# WHAT YOU ARE ASKED TO DO
Needed from the entries below: every line that holds the word "clip".

Document structure recognition data:
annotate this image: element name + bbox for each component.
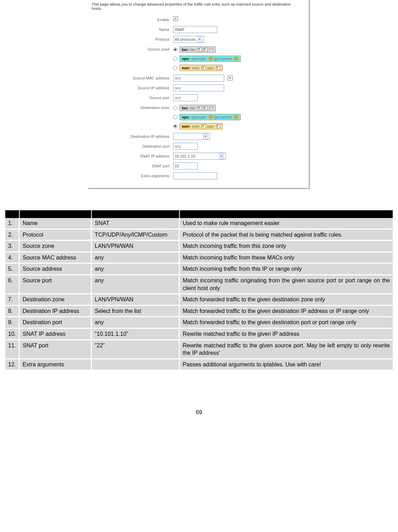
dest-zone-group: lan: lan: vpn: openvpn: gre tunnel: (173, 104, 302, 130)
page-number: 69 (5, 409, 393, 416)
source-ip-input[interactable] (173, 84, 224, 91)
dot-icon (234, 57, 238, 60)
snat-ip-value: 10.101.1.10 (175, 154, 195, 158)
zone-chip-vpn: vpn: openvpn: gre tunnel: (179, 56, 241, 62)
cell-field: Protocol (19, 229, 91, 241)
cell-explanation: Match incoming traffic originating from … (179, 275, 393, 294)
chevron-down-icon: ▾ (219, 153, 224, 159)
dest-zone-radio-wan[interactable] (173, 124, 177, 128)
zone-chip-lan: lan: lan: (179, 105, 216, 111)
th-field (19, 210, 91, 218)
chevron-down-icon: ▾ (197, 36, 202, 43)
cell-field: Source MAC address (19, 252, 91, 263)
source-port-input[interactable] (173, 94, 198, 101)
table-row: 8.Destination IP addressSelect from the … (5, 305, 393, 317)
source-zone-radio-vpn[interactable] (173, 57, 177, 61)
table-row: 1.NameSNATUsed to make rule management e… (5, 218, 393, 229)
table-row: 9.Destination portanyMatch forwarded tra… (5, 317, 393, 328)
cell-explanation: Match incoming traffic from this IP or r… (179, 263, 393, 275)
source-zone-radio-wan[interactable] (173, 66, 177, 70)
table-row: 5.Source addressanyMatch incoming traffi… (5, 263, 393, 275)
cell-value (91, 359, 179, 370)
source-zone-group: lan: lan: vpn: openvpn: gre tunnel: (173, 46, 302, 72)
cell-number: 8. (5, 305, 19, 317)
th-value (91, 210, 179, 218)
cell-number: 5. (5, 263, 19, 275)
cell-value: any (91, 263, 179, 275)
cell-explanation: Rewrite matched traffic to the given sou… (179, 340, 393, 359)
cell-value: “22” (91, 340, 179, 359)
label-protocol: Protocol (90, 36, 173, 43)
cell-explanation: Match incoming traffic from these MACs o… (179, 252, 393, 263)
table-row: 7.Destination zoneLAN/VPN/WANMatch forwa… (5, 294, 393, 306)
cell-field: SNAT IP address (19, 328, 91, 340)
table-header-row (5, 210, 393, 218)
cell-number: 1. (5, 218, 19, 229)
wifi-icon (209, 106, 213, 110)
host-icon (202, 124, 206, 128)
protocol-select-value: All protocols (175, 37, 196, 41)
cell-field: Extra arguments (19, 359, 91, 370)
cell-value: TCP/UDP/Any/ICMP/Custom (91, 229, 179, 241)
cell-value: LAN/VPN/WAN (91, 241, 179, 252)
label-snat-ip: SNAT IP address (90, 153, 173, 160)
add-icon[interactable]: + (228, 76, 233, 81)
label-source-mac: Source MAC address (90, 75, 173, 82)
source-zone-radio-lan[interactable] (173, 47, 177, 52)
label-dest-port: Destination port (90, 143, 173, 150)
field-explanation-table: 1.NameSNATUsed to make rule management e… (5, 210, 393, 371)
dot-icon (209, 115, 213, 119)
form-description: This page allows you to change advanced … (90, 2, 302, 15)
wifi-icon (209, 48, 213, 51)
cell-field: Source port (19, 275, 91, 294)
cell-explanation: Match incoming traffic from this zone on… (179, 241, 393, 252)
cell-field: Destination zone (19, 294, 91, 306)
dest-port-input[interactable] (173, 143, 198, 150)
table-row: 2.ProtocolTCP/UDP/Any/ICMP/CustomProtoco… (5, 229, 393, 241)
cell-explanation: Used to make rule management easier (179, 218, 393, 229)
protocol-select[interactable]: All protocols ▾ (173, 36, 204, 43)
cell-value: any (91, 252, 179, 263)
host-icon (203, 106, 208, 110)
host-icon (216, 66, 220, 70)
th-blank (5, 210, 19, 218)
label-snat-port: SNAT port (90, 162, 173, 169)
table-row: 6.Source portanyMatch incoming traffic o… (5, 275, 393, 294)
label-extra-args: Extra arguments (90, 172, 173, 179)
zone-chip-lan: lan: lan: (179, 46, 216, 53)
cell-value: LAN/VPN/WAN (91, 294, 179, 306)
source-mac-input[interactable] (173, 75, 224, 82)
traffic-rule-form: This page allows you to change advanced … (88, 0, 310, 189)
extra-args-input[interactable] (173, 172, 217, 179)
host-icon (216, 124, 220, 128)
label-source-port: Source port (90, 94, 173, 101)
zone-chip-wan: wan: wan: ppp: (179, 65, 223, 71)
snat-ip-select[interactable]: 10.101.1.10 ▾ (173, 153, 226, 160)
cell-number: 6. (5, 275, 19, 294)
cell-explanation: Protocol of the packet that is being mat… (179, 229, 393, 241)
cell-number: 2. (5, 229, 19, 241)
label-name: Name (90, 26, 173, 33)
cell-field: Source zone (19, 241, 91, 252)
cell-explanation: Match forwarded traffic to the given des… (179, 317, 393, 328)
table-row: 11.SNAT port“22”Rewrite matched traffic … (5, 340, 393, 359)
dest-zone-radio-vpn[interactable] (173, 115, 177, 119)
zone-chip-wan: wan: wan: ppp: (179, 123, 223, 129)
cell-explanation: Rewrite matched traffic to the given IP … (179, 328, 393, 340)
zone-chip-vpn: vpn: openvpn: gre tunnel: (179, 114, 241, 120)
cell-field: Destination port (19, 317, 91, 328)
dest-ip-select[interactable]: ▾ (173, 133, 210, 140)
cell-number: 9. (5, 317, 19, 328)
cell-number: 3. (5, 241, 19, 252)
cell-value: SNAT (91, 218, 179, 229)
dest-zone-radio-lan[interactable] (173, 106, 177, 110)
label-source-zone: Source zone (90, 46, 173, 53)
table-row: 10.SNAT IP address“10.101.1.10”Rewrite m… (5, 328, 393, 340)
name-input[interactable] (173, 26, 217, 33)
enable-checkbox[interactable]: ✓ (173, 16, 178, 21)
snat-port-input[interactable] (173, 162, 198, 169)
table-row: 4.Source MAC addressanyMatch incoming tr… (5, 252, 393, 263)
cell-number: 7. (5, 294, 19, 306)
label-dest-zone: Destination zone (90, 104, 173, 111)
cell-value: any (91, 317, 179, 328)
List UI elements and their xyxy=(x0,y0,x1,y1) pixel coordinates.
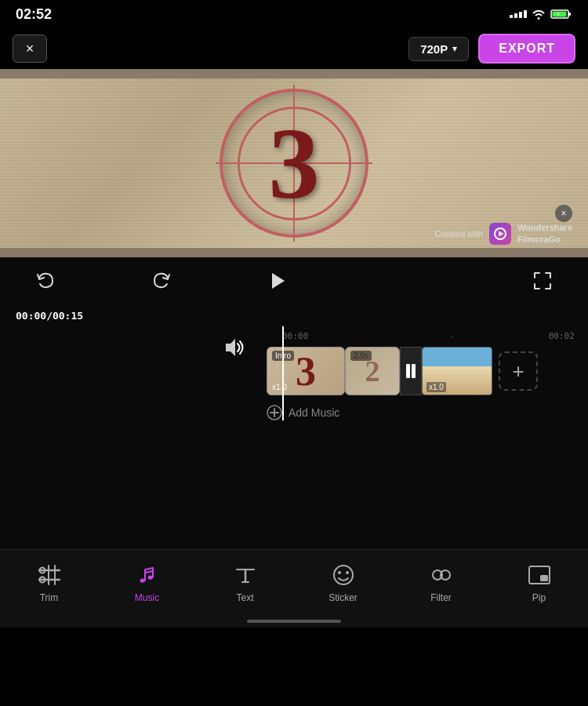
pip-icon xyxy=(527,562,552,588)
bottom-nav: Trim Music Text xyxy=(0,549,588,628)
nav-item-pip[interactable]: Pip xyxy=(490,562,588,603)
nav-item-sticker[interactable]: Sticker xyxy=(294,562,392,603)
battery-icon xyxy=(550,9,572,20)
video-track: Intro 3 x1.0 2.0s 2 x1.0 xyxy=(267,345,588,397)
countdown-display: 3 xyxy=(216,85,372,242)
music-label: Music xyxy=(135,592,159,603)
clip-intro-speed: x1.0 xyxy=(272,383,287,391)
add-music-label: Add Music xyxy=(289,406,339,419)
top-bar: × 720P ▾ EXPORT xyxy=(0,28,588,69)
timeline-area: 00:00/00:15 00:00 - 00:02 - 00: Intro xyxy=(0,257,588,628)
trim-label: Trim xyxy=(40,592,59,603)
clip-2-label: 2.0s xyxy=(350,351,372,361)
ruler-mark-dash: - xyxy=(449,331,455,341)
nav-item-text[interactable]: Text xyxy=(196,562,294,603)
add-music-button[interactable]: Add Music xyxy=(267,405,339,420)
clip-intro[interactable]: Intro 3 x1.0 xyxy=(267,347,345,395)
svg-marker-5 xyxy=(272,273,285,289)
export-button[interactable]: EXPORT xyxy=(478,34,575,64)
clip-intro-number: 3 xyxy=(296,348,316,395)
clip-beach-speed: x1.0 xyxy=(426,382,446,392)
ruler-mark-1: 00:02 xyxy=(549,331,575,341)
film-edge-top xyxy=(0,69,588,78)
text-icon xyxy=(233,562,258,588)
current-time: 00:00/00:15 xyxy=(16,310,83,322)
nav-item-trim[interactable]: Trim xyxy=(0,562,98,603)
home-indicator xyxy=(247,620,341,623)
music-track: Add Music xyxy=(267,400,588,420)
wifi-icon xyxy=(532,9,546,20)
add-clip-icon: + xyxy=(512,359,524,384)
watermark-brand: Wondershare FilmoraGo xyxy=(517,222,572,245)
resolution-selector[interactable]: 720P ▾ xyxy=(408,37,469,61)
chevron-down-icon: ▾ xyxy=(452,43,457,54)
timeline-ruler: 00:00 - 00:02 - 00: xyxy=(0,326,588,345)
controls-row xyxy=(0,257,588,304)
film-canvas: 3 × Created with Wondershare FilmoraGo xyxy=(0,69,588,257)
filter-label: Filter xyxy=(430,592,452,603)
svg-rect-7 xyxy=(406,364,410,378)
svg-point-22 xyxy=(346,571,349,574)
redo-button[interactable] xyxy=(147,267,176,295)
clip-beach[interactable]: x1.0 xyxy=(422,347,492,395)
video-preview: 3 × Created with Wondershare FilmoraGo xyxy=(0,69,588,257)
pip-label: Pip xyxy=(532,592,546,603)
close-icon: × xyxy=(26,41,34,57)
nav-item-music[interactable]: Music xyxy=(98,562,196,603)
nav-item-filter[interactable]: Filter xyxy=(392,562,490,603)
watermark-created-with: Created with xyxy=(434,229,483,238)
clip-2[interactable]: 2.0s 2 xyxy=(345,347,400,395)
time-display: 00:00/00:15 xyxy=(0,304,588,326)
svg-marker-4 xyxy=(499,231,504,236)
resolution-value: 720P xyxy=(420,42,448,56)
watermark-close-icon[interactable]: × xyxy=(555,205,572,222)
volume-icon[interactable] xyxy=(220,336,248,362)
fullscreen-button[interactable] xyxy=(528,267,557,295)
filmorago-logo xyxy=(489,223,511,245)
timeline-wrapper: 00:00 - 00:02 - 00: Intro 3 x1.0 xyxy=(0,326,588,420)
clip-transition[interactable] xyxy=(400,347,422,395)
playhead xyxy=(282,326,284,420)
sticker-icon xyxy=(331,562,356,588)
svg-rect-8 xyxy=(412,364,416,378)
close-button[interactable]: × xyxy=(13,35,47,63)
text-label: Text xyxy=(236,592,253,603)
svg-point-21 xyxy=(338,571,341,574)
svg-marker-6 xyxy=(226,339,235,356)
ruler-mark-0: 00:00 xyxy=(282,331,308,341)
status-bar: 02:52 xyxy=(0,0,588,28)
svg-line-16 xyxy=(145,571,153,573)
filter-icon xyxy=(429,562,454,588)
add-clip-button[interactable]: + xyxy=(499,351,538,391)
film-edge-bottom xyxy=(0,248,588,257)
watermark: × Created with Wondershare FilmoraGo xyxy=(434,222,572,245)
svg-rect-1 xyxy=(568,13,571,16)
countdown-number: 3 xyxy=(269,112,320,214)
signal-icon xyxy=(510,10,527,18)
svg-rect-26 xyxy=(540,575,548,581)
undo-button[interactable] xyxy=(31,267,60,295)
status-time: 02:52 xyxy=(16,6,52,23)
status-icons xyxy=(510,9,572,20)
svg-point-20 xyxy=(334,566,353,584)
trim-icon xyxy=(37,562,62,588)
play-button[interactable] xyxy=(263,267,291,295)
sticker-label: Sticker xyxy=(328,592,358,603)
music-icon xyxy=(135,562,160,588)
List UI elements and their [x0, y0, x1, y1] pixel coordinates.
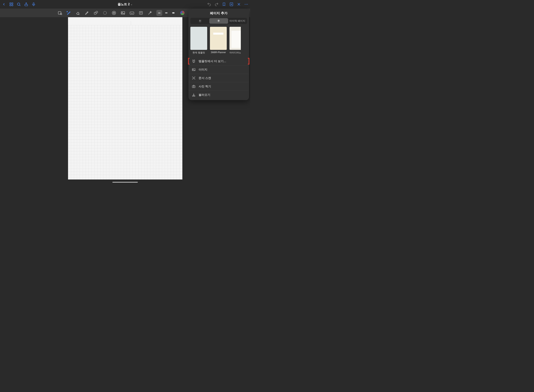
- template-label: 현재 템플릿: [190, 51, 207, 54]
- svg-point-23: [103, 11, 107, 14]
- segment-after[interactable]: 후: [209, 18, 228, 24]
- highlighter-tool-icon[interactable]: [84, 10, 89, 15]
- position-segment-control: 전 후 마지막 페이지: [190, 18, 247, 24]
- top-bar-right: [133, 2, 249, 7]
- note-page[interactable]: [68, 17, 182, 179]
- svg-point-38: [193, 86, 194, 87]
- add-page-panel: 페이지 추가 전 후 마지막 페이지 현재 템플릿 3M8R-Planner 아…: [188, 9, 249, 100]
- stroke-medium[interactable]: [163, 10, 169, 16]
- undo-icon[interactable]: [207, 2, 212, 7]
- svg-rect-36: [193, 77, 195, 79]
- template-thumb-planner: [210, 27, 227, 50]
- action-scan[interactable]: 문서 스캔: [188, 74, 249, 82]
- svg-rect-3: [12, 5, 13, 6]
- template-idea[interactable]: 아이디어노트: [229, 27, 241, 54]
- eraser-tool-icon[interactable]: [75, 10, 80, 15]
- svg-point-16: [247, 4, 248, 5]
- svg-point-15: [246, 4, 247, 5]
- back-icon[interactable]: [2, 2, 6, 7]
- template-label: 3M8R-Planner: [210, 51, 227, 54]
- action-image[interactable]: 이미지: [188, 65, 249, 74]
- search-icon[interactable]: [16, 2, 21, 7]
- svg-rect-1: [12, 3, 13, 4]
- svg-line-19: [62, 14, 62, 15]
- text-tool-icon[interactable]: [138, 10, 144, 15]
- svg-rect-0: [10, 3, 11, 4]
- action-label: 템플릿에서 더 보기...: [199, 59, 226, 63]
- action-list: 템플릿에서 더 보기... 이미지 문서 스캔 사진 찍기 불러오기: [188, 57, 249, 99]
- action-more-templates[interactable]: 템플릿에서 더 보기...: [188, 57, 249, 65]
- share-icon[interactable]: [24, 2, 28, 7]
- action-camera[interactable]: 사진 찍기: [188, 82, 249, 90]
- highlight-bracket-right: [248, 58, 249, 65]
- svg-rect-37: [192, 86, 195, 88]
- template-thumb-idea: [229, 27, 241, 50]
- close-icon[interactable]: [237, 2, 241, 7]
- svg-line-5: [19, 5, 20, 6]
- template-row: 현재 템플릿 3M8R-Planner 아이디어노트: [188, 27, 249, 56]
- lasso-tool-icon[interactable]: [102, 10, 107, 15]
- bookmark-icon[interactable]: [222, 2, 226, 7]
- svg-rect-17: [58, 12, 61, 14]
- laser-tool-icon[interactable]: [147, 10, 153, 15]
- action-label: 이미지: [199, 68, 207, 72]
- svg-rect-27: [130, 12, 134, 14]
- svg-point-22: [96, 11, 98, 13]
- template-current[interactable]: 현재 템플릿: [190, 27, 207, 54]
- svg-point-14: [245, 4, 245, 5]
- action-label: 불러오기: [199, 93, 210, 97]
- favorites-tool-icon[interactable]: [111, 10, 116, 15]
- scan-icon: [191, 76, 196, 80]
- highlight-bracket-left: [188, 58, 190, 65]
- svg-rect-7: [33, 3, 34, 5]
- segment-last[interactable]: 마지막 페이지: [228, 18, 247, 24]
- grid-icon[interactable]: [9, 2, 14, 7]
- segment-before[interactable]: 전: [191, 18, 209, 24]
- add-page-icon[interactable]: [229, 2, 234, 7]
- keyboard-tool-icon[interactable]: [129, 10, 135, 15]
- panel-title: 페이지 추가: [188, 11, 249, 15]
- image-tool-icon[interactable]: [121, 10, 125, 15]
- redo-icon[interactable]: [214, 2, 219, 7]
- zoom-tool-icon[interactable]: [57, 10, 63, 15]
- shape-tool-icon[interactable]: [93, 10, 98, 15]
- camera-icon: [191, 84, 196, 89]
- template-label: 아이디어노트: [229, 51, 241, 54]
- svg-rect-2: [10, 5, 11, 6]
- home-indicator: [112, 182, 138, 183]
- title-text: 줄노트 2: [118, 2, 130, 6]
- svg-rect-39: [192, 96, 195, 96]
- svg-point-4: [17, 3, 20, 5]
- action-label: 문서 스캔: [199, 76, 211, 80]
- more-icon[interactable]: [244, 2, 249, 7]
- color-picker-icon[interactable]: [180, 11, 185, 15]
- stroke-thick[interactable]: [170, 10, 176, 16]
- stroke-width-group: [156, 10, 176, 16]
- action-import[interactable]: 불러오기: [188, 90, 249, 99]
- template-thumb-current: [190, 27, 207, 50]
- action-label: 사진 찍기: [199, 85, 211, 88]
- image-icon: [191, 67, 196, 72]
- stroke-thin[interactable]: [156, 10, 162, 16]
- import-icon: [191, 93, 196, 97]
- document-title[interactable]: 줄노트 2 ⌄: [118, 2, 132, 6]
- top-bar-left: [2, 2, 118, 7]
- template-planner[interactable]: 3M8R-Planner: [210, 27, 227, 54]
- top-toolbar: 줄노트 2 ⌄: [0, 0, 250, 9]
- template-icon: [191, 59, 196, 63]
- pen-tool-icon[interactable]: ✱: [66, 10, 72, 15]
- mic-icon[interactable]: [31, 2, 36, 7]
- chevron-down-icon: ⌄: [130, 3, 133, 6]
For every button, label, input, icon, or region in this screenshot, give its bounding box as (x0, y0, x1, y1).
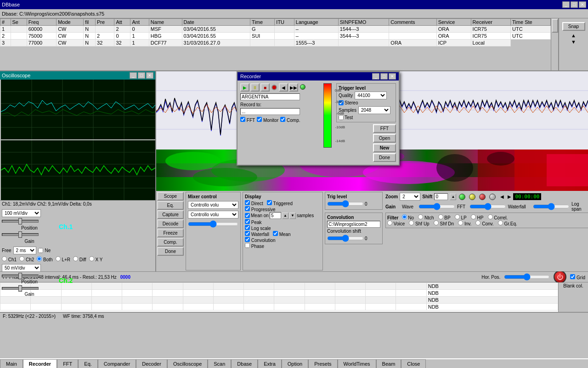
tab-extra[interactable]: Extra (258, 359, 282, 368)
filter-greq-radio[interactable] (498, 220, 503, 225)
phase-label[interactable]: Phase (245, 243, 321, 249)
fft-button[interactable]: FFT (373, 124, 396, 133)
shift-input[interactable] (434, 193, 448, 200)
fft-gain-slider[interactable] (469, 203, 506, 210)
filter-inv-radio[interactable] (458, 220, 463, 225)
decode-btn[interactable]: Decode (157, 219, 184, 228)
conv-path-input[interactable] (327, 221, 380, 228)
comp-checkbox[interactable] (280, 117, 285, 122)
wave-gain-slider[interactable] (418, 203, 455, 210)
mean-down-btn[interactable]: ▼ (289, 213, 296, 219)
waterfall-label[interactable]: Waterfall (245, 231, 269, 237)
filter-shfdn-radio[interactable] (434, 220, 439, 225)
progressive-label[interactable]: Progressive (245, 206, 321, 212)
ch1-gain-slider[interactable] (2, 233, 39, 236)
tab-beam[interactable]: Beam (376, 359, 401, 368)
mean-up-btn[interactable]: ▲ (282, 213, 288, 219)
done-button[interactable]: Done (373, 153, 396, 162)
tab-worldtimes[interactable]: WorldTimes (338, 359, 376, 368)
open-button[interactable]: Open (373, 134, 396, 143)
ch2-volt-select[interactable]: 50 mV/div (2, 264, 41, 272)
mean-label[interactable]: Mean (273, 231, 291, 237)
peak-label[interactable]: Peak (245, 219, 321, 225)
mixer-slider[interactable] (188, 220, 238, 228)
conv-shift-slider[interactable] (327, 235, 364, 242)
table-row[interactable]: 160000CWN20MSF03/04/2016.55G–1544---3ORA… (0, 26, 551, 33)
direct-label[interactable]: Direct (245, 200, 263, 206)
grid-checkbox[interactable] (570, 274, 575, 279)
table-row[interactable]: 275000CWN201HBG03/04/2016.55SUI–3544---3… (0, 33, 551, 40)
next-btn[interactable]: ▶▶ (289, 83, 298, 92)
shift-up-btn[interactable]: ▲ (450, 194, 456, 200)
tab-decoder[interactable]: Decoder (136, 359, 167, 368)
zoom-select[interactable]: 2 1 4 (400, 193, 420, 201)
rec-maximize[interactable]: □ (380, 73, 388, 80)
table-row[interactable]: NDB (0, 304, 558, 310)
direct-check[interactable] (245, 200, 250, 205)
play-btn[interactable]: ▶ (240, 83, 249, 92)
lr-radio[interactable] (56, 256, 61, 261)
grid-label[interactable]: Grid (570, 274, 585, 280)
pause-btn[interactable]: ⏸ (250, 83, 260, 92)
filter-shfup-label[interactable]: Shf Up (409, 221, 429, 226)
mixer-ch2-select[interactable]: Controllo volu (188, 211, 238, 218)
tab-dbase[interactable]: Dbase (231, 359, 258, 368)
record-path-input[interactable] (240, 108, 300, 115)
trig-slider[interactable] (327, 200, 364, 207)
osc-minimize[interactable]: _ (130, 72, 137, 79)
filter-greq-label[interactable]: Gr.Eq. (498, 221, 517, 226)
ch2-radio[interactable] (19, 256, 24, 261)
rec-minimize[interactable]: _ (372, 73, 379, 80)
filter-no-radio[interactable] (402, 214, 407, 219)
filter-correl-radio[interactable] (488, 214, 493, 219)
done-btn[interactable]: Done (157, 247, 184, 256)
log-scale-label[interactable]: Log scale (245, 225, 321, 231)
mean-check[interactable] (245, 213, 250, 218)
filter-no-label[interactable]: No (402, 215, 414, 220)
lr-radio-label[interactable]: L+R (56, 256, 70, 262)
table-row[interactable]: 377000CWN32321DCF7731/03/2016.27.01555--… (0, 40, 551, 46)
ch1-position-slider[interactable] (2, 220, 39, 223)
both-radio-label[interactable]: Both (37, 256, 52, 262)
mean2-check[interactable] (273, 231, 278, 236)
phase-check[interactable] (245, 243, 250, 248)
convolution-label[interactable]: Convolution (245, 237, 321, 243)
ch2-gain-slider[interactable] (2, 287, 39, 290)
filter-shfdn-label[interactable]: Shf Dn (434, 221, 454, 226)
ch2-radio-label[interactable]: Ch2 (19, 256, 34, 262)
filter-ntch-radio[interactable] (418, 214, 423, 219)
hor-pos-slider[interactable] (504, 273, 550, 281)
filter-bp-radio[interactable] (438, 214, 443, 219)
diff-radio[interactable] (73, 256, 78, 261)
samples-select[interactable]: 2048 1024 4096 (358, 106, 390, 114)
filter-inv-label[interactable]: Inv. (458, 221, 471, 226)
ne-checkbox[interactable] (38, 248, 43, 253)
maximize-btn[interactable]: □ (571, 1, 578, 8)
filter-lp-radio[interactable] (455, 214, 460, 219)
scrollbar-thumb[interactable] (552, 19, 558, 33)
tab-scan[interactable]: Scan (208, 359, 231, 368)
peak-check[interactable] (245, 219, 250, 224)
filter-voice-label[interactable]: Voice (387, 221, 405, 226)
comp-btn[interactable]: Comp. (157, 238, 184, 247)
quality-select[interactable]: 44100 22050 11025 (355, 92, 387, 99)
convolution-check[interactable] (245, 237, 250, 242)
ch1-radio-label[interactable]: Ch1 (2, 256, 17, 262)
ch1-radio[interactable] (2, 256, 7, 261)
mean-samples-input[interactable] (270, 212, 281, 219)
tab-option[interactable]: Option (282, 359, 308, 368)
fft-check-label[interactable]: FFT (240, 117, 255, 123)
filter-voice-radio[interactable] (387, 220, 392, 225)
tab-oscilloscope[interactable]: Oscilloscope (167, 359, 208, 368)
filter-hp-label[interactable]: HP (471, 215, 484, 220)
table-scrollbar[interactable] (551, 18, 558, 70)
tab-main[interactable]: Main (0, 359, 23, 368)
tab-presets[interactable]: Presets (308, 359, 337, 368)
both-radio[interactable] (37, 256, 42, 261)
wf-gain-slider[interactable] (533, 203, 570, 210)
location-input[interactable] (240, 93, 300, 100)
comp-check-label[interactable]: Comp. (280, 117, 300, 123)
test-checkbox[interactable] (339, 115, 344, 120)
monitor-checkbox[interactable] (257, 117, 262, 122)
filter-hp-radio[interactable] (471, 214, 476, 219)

# EXERCISE ANSWER
clip-intro-speed: x1.0 xyxy=(272,383,287,391)
clip-2-label: 2.0s xyxy=(350,351,372,361)
clip-intro[interactable]: Intro 3 x1.0 xyxy=(267,347,345,395)
clip-intro-number: 3 xyxy=(296,348,316,395)
clip-beach-speed: x1.0 xyxy=(426,382,446,392)
add-clip-icon: + xyxy=(512,359,524,384)
clip-beach[interactable]: x1.0 xyxy=(422,347,492,395)
clip-2[interactable]: 2.0s 2 xyxy=(345,347,400,395)
clip-transition[interactable] xyxy=(400,347,422,395)
add-clip-button[interactable]: + xyxy=(499,351,538,391)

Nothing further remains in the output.